UCLA spokesman Steve Ritea said in a statement that UCLA identified and proactively reported the incidents and that it takes all non-compliance issues seriously.

The Office of Laboratory Animal Welfare agreed with UCLA’s course of action in all alleged cases of misconduct.

Animal rights activists are working to gather signatures for a petition, which has garnered more than 4,000 signatures since its release in December. The petition was created after a lawsuit against the university that called for UCLA to release documents surrounding its use of animals in research.

Ritea said UCLA has a long history with activists committing violent acts against UCLA researchers, including vandalization of property, sending threatening messages to researchers and bombings. The university said it will not provide documents on its animal research to the group or respond to the petition to protect its researchers.

The activists at the organization claimed they are not connected to any of these violent acts.

If it received documents from UCLA, the organization said that the identities of any researchers and locations of UCLA animal testing could be redacted.

Jeff Pierce, an Animal Legal Defense Fund lawyer heading the lawsuit, said he thinks the organization and UCLA can both reach a settlement.

“UCLA believes that the public interest is greater in protecting researchers than in sharing public records with my client,” Pierce said. “I believe both are possible.”

David Jentsch, a psychology professor who conducts neurological and addiction experiments on monkeys, said his research is humane.

The experiments Jentsch runs involve exposing monkeys to methamphetamine and documenting changes in molecular and brain structure via imaging. Jentsch said the withdrawal effects of methamphetamine on the animals are minimal. He later euthanizes the monkeys to do a more direct examination of the brain.

Jentsch said the main source of pain from addiction comes in the form of emotional distress – such as the loss of family and friends from drug addiction – which monkeys don’t experience to the same degree as humans.

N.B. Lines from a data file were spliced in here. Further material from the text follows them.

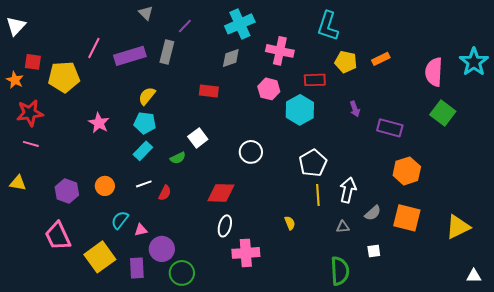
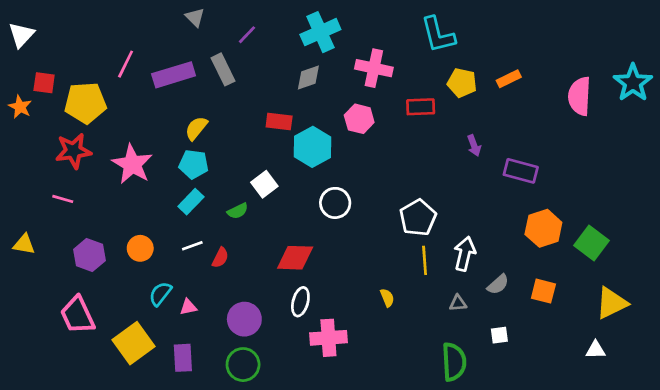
cyan L-shape: (328, 26) -> (438, 35), turned -32
gray rectangle: (167, 52) -> (223, 69), turned -40
cyan hexagon: (300, 110) -> (312, 147), moved
red star: (30, 113) -> (73, 151), moved
green square: (443, 113) -> (591, 243), moved
pink star: (99, 123) -> (132, 164), size x1.4
pink line: (31, 144) -> (63, 199), moved
orange square: (407, 218) -> (543, 291), size x0.7
purple circle: (162, 249) -> (244, 319), moved
white triangle: (474, 276) -> (596, 350), moved

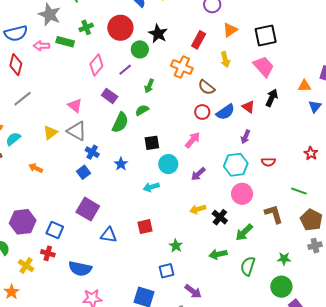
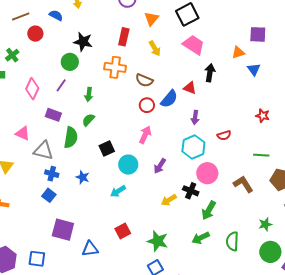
red circle: (120, 28) -> (35, 34), moved, size x0.6
gray triangle: (77, 131) -> (43, 151), moved
black cross: (220, 217) -> (191, 191), moved
green arrow: (244, 232) -> (209, 210), moved
green star: (176, 246) -> (158, 241), size x1.5

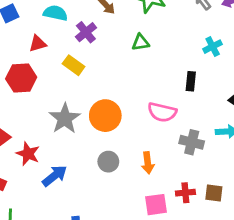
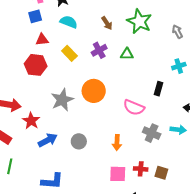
purple cross: (86, 32) -> (99, 50), moved
red triangle: (38, 43) -> (42, 40), moved
yellow rectangle: (74, 65) -> (69, 53), moved
orange circle: (105, 116) -> (94, 91), moved
gray circle: (108, 162) -> (79, 141), moved

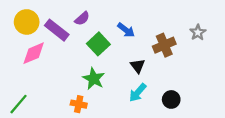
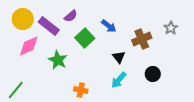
green star: (94, 79) -> (58, 60), moved
black circle: (171, 99) -> (153, 74), moved
orange cross: (79, 104) -> (81, 90), moved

Although Jentsch said the benefits in bringing his research findings to the human population are slow, the long-term benefits could be substantial. He said he believes he has discovered a molecular change in the addicted brain that directly causes loss of control over one’s behavior, and that his addiction experiments could lead to a breakthrough in addiction treatment.

Dr. Murray Cohen, a psychiatrist and affiliate of Stop Animal Exploitation Now said 99 percent of animal experiments don’t carry over to humans, and that Dr. Jentch’s model can at best make claims on drug dependence rather than the more complicated issue of human drug addiction.

“It is literally impossible to know if animal experimentation results predict human responses,” Cohen said. “The only way to know is to do the experiment on humans, and then why do animal experimentation in the first place?”

Jentsch said non-human primates have brains that are organized and function in a way remarkably similar to the human brain and they share many, but not all human behavioral characteristics and neurobiology. Thus, his experiments serve as probabilistic approximations that get us closer to understanding humans than do rat or mouse models.

Bob Ingersoll, a primatologist and affiliate of Stop Animal Exploitation Now, said the use of monkeys in animal experimentation is outdated. He cites the retirement of most chimpanzees from the National Institute of Health and Harvard Medical School, which is permanently closing its primate research center in response to public opinion.

“(Jentsch is) aggressively entrenched in research methodologies that are on the back side of time,” Ingersoll said. “If he insists on being the last slave owner, the last holdout of this kind of research, that’s kind of a public relations nightmare for UCLA.”

So far no determinations have been made in the lawsuit.

Correction: The previous version of this article contained unverified information regarding protests aimed at animal researchers. One document indicated that a principal investigator at UCLA allegedly began his experiments without approval from the Animal Research Committee because the approval process took too long, but said he would stop his experiment if told to do so.